Александр Македонский - Поль Фор
Шрифт:
Интервал:
Закладка:
Не станем удивляться и тому, что один скифский царь из-за Яксарта, в теперешнем Казахстане, предлагал Александру свою дочь, что сатрап Мидии представил ему сотню амазонок или женщин из Скифии, что Александр побуждал своих македонских военачальников и солдат обзаводиться в Азии не только наложницами, но и супругами. В области Свата на севере Пакистана к Александру в сопровождении толпы благородных дам явилась Клеофида, царица ассаков из области Масакавати (ныне Чакдара) — просить милости у великодушного победителя, и она была так прекрасна, а ее манеры столь изысканны, что Александр наделил и ее сыночком, который носил его имя (Курций Руф, VIII, 10, 34–36). Юстин (XII, 7, 11) прибавляет: «С тех пор индусы называли Клеофиду венценосной шлюхой — за то, что она отдала на поругание свою честь». Этот союз представляется романтическим изобретением вполне в духе Клитарха. «Роман об Александре» отведет ему несоразмерно большую роль в жизни Завоевателя. А вот еще более романтичная история первого настоящего брака Александра. Здесь нам остается лишь предоставить слово Клитарху, который вещает устами Квинта Курция (VIII, 4, 22–30):
«Сатрап (имеется в виду Оксиарт, бактрийский вождь)… взялся с варварской роскошью устраивать пир, на который был приглашен царь, и во время радостного торжества он повелел ввести 30 благородных девиц, меж которых была и его собственная дочь по имени Роксана, выделявшаяся телесной красотой, а также редкостной для варваров изысканностью наряда. Шествуя меж отобранных девиц, она обратила на себя взоры всех присутствовавших, но особенно царя. Ведь Александр, избалованный милостями судьбы, от которой род смертных защищен недостаточно, уже не так властно повелевал своими похотями, а потому в его груди разгорелась страсть к этой подлой, если сравнивать с царскими кровями, девчонке, и он сказал, что для упрочения царства необходимо соединить персов и македонян брачными узами: только это может заставить побежденных позабыть свой стыд, а победителей лишить надменности. Ведь и Ахилл, от которого он ведет свой род, сошелся с пленницей. Так что пусть никто не почитает его желание соединиться с девицей брачными узами за что-то недолжное. Обрадованный этим против ожидания отец внимает речи Александра, а разгоряченный своей похотью царь велит по обычаю своей страны принести хлеб (у македонян он — самый священный залог для брачующихся), который разрезают мечом, и оба от него отведывают… Так-то вот царь Азии и Европы связал с собой брачными узами девицу, приведенную на пиршественные забавы, и собрался от пленницы произвести на свет отпрыска, который будет повелевать победителями. Друзьям же царя было стыдно, что за вином и пиром он выбрал себе зятя среди покоренных…»

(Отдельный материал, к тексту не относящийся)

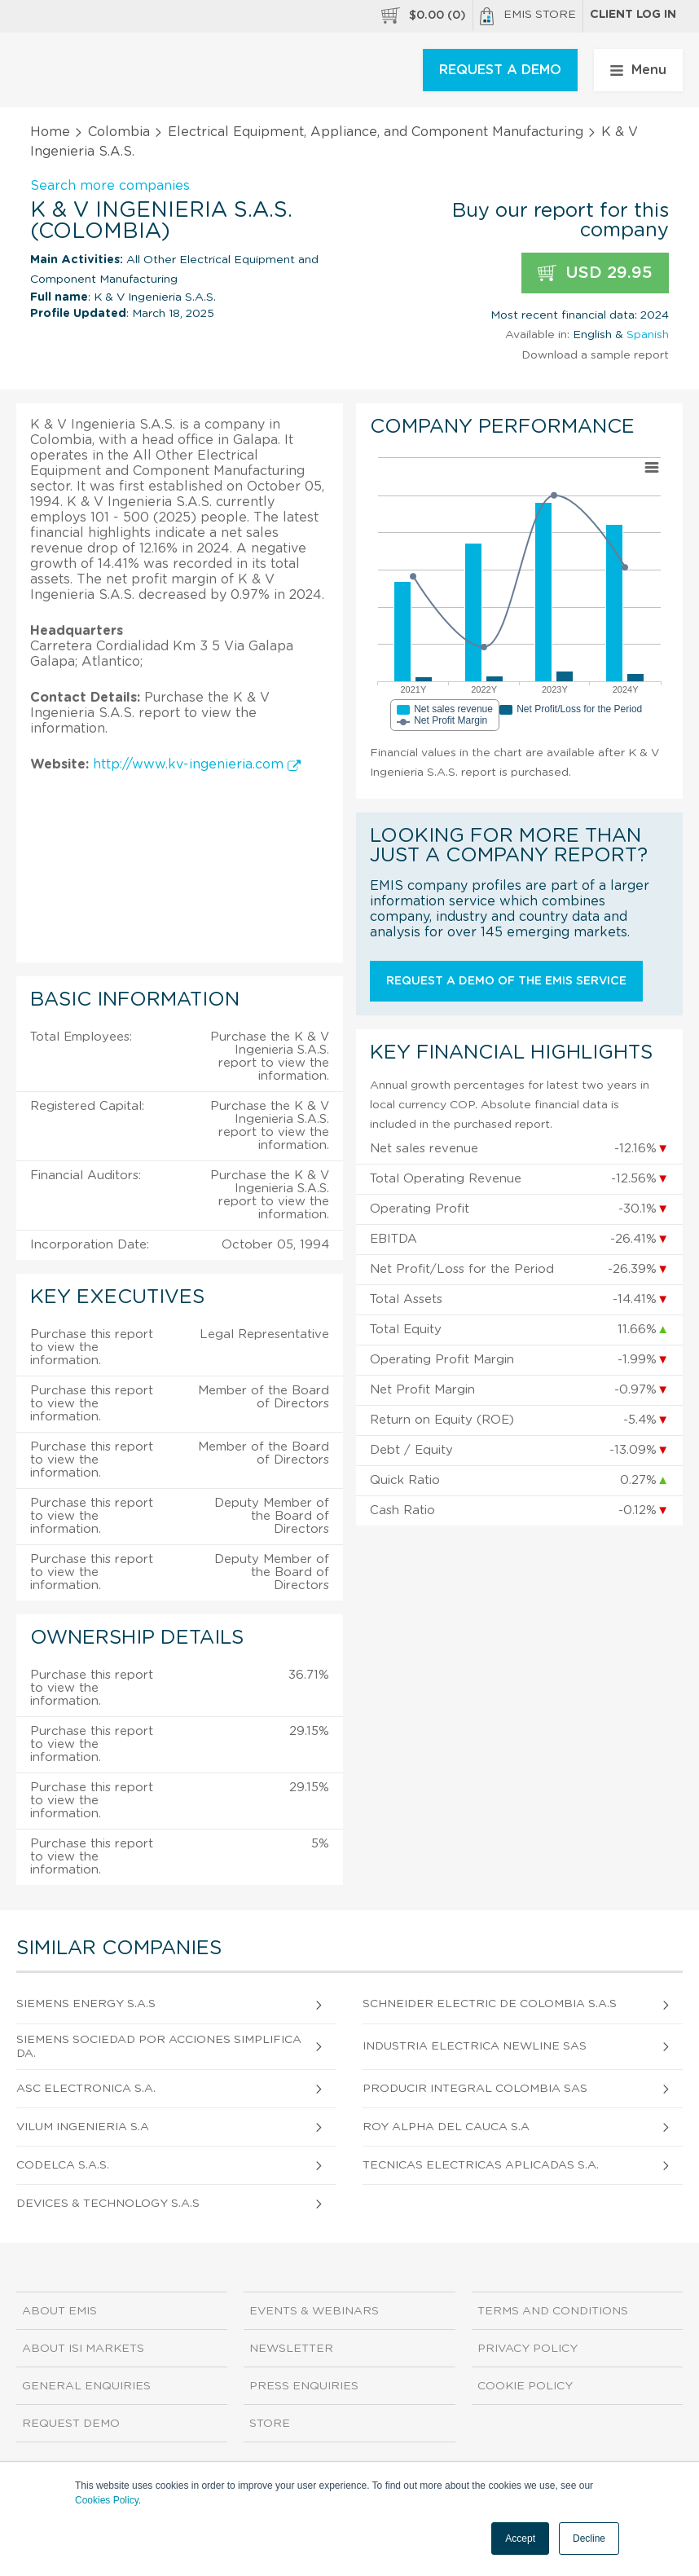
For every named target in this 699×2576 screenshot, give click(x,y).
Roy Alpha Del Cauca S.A (446, 2127)
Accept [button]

Чтобы сообщить этому молниеносному событию немного пикантности, следует сказать, что прекрасная Роксана была в числе благородных пленниц, захваченных на «согдийской скале», в неприступной крепости Ариамазе в 20 километрах к востоку от Дербента (Узбекистан), для взятия которой Александру пришлось засыпать пропасть или, согласно другой легенде, погубить немало жизней. Солдаты, свидетели подобных сцен любви и смерти, не могли судить царя обычными человеческими мерками.

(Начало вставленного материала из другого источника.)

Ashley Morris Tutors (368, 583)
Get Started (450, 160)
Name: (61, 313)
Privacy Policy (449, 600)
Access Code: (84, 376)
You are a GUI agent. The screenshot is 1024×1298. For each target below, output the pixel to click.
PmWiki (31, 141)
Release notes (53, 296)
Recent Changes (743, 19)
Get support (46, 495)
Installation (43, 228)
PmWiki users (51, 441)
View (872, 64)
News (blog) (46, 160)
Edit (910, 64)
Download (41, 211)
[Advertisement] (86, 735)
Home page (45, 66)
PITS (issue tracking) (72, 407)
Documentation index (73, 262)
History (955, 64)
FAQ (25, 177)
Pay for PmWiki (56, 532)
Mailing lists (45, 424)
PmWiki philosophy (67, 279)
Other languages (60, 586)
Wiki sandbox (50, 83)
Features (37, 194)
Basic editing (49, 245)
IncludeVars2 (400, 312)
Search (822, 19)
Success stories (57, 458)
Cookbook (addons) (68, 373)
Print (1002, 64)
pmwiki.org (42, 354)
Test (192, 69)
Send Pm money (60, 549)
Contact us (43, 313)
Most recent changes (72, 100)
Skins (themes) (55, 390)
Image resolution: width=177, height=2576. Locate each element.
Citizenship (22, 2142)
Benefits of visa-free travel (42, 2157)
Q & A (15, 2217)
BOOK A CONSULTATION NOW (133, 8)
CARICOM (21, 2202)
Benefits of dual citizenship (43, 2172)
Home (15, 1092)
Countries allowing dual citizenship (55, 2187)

«Эпитома деяний Александра» — единственный источник, утверждающий, что Роксана, на которой Александр официально женился в Бактрах зимой 328/27 года, во время индийского похода родила сына, вскоре умершего. Вновь она забеременела лишь в конце 324 года, сразу после смерти Гефестиона. Весной того же года Александр женился еще на двух персидских царевнах — Парисатиде, дочери Артаксеркса III, и Статире (Барсине), дочери Дария, и устроил в Сузах брак сразу 10 тысяч выходцев с Запада с азиатками. Самая пышная церемония из всех, какие только можно себе представить, была предназначена не просто для того, чтобы поразить воображение и запечатлеться в людской памяти: она имела целью решительным образом укоренить македонскую нацию в сердце Азии и тесно сплотить под началом единого главы два народа, слишком долго пребывавших во вражде. Должно быть, это празднество в Сузах (март 324 г.), на котором официально и в той или иной мере вынужденно соединили свои судьбы греческие солдаты и азиатские женщины, получилось незаурядным и удивительно красочным.

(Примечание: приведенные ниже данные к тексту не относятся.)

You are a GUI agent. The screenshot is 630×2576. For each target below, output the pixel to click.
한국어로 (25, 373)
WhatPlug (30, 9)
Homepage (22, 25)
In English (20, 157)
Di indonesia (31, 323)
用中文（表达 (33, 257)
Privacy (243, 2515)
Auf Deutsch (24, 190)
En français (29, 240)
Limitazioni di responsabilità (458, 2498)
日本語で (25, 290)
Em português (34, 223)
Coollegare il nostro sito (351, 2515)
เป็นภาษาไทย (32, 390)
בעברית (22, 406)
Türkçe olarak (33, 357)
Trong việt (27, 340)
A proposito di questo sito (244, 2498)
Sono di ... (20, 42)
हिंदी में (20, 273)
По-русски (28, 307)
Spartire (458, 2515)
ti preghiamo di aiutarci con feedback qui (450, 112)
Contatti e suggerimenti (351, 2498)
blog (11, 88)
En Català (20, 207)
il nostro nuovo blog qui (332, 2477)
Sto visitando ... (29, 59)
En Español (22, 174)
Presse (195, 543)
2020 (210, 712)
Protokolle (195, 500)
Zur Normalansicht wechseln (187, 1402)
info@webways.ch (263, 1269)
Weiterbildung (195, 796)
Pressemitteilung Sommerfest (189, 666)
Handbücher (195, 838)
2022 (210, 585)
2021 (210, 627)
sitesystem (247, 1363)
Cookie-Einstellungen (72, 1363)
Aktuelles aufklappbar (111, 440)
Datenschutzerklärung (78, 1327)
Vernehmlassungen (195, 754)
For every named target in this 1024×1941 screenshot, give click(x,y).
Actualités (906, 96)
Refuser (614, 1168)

Вероятно, самые существенные детали этого события стали известны Плутарху («Об удаче или доблести…», I, 329e-f), Арриану (VII, 4, 4–8) и Афинею (538b–539а) от Харета, управляющего царским двором и непосредственного свидетеля (?): пир на десяти тысячах расставленных кушетках на 10 тысяч персон под шатрами Его Величества, пятидневная мужская попойка, затем торжественный вход десяти тысяч персидских женщин под покрывалами, их распределение по кушеткам, раздача каждой паре золотой чаши для благочестивого возлияния, официальная раздача приданого от имени царя или лично царем, возвращение по домам — и в каком состоянии! Это мероприятие, на котором не было благодарных, обошлось в 8870 талантов. Это была плата за благое намерение навсегда установить гармонию и согласие, то есть доброе взаимопонимание между народами.
Одинокий герой
Напрасно начиная с 330 года молодой царь надеялся сблизить умы и сердца, осуществить слияние греческого гения, македонской энергии и персидского жизнелюбия — этих трех знаменитых особенностей индоиранских каст: самовластности, силы, плодовитости. Когда он поверг Дария и завладел его сокровищами, македонские солдаты, которые были призваны на службу четыре года назад, помышляли лишь о том, чтобы вернуться с жалованьем и добычей к родным очагам, а греческие наемники полагали, что Коринфский союз лишился всякой разумной причины для существования, и никто из прежних товарищей Филиппа не желал становиться подданным нового царя Азии, преемника и подражателя персидских царей. Одной из первых мер Александра после захвата сокровищницы Дария в Экбатанах была демобилизация греческих контингентов, в том числе фессалийцев.
Сразу же после смерти Дария македонских, пеонийских и фракийских солдат охватил приступ помрачения или паники, и они готовы были бросить все и вернуться по домам. Происходило это у Гекатомпил в Парфии, близ современного Шахруда. Каждому военачальнику царь обещал, что приструнит деморализованных македонян, а затем созвал собрание армии. Произнеся длинную речь, упор в которой делался на воинской доблести и его личной славе, Александр убедил их предпринять новый поход и, желая показать свою незаинтересованность в этом деле, распорядился сжечь собственное имущество. Охваченные энтузиазмом солдаты, если верить сообщениям, сожгли свои пожитки и устремились вслед за завоевателем на север, в погоню за амазонками, поскольку были убеждены, что те обитают по краям Гирканского (ныне Каспийского) моря. Дальше на восток простиралась страна скифов. Через несколько дней путники должны были достигнуть Танаиса (Дона) и Истра (Дуная) на рубежах Фракии и Македонии. Таковы были первые признаки непокорности, первые вызовы царской славе, брошенные в августе 330 года.